▶ _MATERIAL FOR THIS TASK_
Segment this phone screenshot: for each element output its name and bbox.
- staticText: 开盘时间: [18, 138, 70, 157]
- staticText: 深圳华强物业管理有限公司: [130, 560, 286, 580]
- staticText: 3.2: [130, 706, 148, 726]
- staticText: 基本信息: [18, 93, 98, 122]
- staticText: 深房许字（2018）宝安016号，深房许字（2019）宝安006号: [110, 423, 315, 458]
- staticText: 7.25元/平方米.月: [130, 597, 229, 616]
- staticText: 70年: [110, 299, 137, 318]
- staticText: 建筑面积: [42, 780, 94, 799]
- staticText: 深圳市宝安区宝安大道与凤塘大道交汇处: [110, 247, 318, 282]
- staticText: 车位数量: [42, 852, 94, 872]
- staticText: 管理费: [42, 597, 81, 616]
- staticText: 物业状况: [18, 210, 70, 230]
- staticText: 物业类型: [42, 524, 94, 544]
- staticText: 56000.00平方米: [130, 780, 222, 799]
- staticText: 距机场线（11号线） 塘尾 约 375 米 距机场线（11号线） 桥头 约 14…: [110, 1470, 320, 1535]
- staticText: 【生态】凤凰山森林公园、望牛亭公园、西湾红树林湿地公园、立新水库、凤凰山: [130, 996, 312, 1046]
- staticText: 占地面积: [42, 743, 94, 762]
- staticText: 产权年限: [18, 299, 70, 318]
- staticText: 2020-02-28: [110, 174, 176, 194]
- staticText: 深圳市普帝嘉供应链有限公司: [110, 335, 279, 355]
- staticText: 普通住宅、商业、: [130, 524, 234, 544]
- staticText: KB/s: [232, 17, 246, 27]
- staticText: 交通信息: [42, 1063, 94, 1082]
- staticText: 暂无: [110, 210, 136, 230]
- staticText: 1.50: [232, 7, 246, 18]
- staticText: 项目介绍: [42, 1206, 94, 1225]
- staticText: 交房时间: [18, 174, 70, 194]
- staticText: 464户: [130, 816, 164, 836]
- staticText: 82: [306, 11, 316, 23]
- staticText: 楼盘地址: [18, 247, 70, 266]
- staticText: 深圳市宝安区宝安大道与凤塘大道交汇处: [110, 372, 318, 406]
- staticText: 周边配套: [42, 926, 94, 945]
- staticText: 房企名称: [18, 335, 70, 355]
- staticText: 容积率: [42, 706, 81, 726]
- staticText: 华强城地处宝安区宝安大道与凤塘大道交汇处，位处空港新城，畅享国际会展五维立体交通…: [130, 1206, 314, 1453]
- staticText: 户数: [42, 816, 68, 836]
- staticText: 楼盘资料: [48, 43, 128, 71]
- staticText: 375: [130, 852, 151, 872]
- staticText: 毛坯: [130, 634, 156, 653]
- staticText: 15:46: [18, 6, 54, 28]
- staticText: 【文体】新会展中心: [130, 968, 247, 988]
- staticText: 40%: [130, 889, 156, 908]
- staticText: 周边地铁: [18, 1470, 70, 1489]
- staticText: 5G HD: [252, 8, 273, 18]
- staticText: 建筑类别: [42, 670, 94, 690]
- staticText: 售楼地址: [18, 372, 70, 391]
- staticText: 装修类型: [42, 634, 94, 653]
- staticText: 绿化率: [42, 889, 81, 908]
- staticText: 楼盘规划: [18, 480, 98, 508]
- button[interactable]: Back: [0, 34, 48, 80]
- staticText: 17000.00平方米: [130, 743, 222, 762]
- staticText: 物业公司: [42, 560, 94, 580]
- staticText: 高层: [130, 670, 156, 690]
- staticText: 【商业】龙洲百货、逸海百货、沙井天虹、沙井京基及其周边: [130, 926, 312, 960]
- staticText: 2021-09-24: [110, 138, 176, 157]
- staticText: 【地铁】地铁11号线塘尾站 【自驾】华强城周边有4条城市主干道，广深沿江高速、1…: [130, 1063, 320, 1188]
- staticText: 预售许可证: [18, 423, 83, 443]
==
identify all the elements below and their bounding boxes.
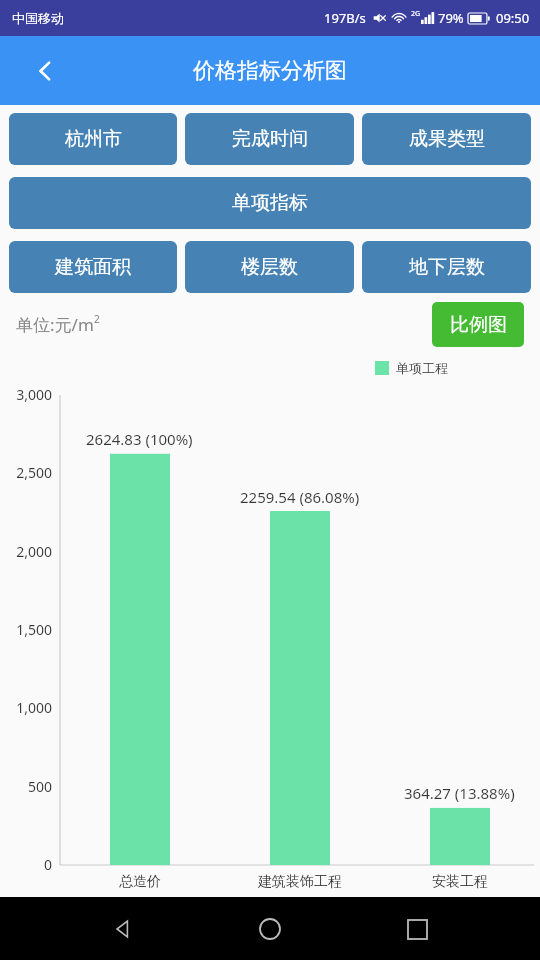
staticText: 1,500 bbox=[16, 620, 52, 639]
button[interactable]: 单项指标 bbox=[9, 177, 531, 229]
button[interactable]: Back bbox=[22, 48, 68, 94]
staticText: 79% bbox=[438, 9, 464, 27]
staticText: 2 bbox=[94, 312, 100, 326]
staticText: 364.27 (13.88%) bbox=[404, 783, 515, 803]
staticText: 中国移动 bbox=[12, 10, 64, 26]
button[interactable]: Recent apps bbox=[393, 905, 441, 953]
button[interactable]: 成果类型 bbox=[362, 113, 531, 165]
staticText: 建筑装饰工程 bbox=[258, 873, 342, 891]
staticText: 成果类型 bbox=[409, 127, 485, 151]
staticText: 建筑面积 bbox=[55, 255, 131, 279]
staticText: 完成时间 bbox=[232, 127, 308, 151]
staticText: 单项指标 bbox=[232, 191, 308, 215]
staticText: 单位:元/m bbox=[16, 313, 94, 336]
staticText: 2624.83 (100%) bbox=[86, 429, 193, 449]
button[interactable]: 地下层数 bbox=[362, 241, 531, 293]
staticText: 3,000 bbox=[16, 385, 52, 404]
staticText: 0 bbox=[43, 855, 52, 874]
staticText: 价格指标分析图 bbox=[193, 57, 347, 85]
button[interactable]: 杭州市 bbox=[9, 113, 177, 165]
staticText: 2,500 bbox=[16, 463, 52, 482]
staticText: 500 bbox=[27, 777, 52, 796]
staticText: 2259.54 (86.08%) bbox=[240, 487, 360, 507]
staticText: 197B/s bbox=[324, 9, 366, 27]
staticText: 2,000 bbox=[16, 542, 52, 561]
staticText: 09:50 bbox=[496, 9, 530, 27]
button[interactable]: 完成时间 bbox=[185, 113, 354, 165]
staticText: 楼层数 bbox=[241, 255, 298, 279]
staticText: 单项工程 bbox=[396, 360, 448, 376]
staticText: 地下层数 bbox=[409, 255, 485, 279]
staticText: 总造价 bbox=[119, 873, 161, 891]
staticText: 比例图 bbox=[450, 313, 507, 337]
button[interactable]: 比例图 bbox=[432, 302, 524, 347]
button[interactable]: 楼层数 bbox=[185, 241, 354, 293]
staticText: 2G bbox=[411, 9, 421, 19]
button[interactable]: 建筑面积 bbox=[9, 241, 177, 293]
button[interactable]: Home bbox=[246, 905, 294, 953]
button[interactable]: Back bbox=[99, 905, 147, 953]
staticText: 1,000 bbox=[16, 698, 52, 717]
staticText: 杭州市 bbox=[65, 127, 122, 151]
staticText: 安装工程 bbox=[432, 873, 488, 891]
---
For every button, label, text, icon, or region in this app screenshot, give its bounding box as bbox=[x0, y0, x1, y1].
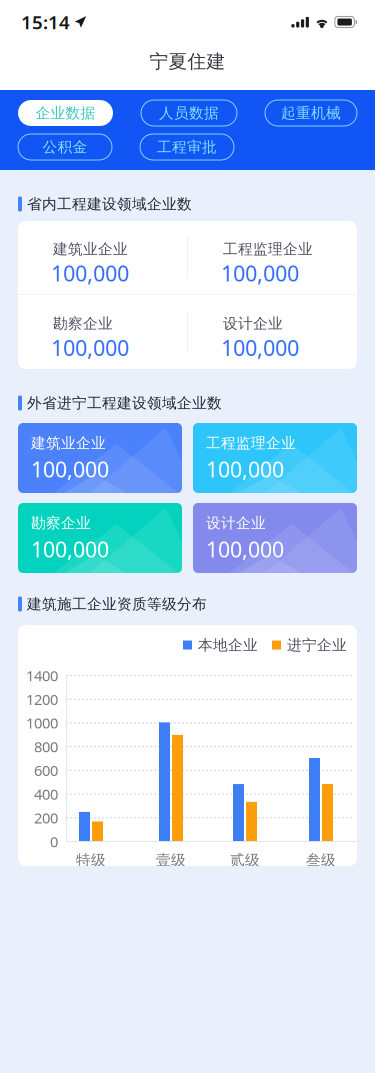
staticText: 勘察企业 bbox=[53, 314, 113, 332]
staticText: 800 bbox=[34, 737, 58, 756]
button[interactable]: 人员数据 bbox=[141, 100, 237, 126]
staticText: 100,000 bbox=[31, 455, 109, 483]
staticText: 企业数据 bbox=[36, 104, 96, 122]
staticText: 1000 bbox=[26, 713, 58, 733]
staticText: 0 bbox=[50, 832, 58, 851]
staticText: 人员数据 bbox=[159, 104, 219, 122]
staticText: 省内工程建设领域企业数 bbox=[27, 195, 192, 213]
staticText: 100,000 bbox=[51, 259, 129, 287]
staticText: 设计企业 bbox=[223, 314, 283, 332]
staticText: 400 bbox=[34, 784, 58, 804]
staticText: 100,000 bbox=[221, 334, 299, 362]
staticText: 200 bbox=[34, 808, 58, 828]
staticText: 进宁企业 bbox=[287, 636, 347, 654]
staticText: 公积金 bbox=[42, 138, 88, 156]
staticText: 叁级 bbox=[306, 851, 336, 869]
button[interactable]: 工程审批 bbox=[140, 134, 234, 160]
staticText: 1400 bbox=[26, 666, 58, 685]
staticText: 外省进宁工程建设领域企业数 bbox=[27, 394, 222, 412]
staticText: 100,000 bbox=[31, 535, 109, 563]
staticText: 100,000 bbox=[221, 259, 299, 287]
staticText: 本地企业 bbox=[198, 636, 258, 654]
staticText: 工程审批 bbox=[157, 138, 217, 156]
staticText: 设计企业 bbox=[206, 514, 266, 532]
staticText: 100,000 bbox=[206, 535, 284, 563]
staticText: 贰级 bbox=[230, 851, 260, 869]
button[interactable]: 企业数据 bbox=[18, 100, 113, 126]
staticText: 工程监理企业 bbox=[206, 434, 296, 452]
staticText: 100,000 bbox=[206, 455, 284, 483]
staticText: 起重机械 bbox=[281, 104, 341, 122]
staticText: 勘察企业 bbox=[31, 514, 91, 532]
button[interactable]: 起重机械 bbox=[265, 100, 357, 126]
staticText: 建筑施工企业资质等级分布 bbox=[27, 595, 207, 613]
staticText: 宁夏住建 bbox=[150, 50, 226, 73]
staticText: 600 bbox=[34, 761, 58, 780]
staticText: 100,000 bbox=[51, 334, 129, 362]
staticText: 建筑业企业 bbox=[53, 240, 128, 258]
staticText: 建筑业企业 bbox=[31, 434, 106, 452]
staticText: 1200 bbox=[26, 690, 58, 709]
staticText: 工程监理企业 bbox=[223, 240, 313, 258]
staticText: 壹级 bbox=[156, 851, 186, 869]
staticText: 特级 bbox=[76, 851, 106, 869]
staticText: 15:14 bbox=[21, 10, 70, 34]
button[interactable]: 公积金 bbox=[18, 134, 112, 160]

▶ _ABOUT THIS TASK_
Among the lines above, which ones include the word "完成时间"? Copy them.

▶ _REPLY TO THE TASK_
staticText: 完成时间 bbox=[232, 127, 308, 151]
button[interactable]: 完成时间 bbox=[185, 113, 354, 165]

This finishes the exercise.